Advantageous-tuning cookbooks
Explore our Nemotron 3 Super customization cookbooks to efficiently fine-tune to your domain (LoRA/SFT) or advance its agentic reasoning capabilities (GRPO/DAPO):
Open datasets
Nemotron 3 Super is built on a totally open, end-to-end data pipeline that spans pretraining, post-training, and interactive reinforcement learning—giving developers reproducible constructing blocks for agentic AI.
- Pretraining corpora: 10 trillion curated tokens, trained over 25 trillion total seen tokens, plus a further 10 billion tokens focused on reasoning and 15 million coding problems. All aggressively deduplicated and quality-filtered to maximise signal-to-noise.
- Post-training datasets: 40 million latest supervised and alignment samples, covering reasoning, instruction following, coding, safety, and multi-step agent tasks across supervised fine-tuning, preference data, and RL trajectories (about 7 million used directly for SFT)

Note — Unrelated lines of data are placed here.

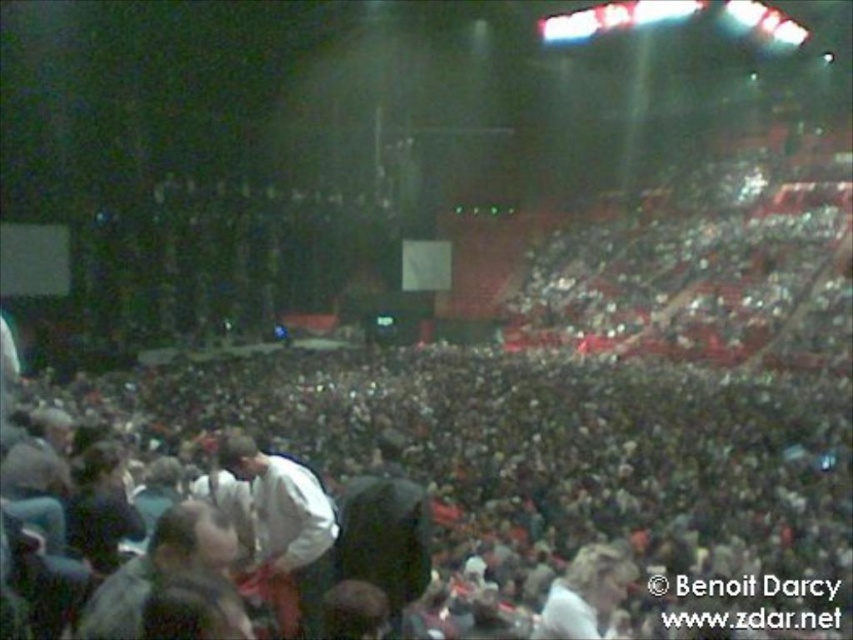 At what (x,y) coordinates should I click in order to perform the action: click on white matte shirt at lower left. Please return your answer as a coordinate pair (x, y). This screenshot has width=853, height=640. Looking at the image, I should click on (283, 532).

Which is more to the left, white matte shirt at lower left or dark gray fabric jacket at center?

white matte shirt at lower left

Which is in front, point (281, 556) or point (397, 518)?

Point (281, 556)

You are a GUI agent. You are given a task and a screenshot of the screen. Output one action in this format:
    pyautogui.click(x=<x>, y=<y>)
    Task: Click on the white matte shirt at lower left
    
    Given the screenshot: What is the action you would take?
    pyautogui.click(x=283, y=532)

Is point (379, 476) closer to viewer compared to point (555, 595)?

No, (379, 476) is behind (555, 595).

Where is `dark gray fabric jacket at center`? dark gray fabric jacket at center is located at coordinates (384, 529).

Is point (384, 458) less distant than point (567, 584)?

No.

Identify the location of dark gray fabric jacket at center. (384, 529).

Who is shorter, white matte shirt at lower left or white cotton shirt at center?

With less height is white cotton shirt at center.

Is white matte shirt at lower left shorter than white cotton shirt at center?

Incorrect, white matte shirt at lower left's height does not fall short of white cotton shirt at center's.

Between point (260, 531) and point (579, 577), which one is positioned behind?

The point (260, 531) is more distant.

Where is `white matte shirt at lower left`? This screenshot has width=853, height=640. white matte shirt at lower left is located at coordinates (283, 532). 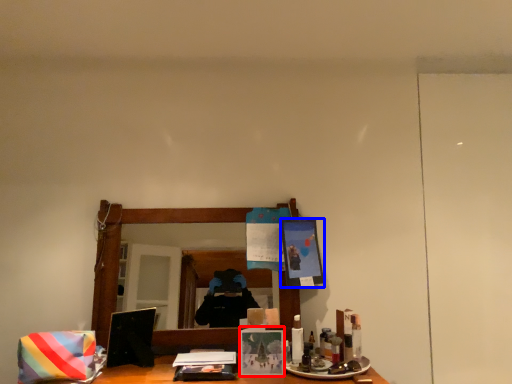 Question: Which point is further to the camera, picture frame (highlighted by a red box) or picture frame (highlighted by a blue box)?

Choices:
 (A) picture frame
 (B) picture frame

Answer: (B) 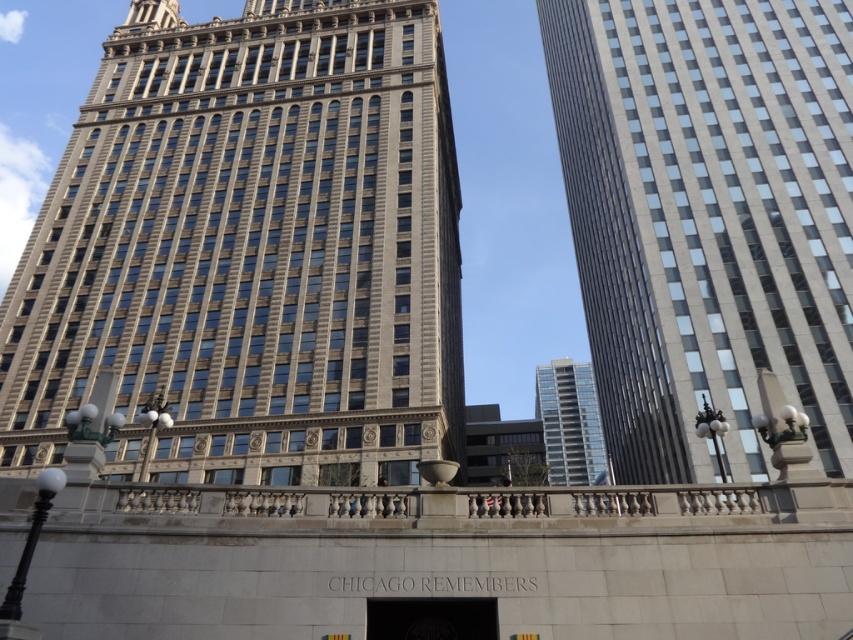 Who is shorter, smooth glass skyscraper at right or silver metallic building at center?

With less height is silver metallic building at center.

Where is `smooth glass skyscraper at right`? This screenshot has height=640, width=853. smooth glass skyscraper at right is located at coordinates 706,218.

From the picture: Between beige stone tower at center and smooth glass skyscraper at right, which one has less height?

Standing shorter between the two is beige stone tower at center.

Between beige stone tower at center and smooth glass skyscraper at right, which one has more height?

With more height is smooth glass skyscraper at right.

Which is behind, point (229, 296) or point (680, 156)?

The point (229, 296) is behind.

Where is `beige stone tower at center`? Image resolution: width=853 pixels, height=640 pixels. beige stone tower at center is located at coordinates (250, 250).

Is the position of beige stone tower at center more distant than that of silver metallic building at center?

- RL tasks and environments: Interactive RL across 21 environment configurations and 37 datasets (~10 of that are being released) including software engineer-style agent training and tool-augmented search/planning tasks—moving beyond static text into dynamic, verifiable execution workflows and generating ~1.2 million environment rollouts during training.
Open training and evaluation infrastructure
NVIDIA publishes development techniques and tools, giving researchers and enterprises the flexibleness to customize Nemotron 3 Super or construct their very own reasoning models. All recipes integrate with the Nemotron GitHub repository, NeMo Gym, NeMo RL, NVIDIA NeMo Data Designer, NVIDIA NeMo Curator, and NVIDIA NeMo Evaluator—providing a whole, reproducible pipeline from data to deployment.
All Nemotron models are released with an open evaluation approach, including a printed evaluation recipe that allows anyone to rerun and inspect the complete evaluation pipeline from Nemotron 3 Super.
Start
Nemotron 3 Super is live now. Available across leading inference platforms and packaged as NVIDIA NIM, Super can run anywhere from the workstation to the cloud. Try it on Perplexity with a Pro subscription or through API, OpenRouter, or construct.nvidia.com.
Download the weights from Hugging Face, launch an optimized instance through NVIDIA NIM, fine-tune with Unsloth, or start with the cookbooks to get running in minutes.
Super can also be available through Baseten, Cloudflare, DeepInfra, Fireworks AI, FriendliAI, Inference.net, Lightning AI, Modal, Nebius, and Together AI.
Try our GitHub repository which has getting began instructions for platforms like OpenCode, OpenHands, and OpenClaw.
For the complete technical details, read the Nemotron 3 Super technical report.
Stay awake-to-date on NVIDIA Nemotron by subscribing to NVIDIA news and following NVIDIA AI on LinkedIn, X, Discord, and YouTube. Visit the Nemotron developer page for resources to start. Explore open Nemotron models and datasets on Hugging Face and Blueprints on construct.nvidia.com. And engage with Nemotron livestreams, tutorials, and the developer community on the NVIDIA forum and Discord.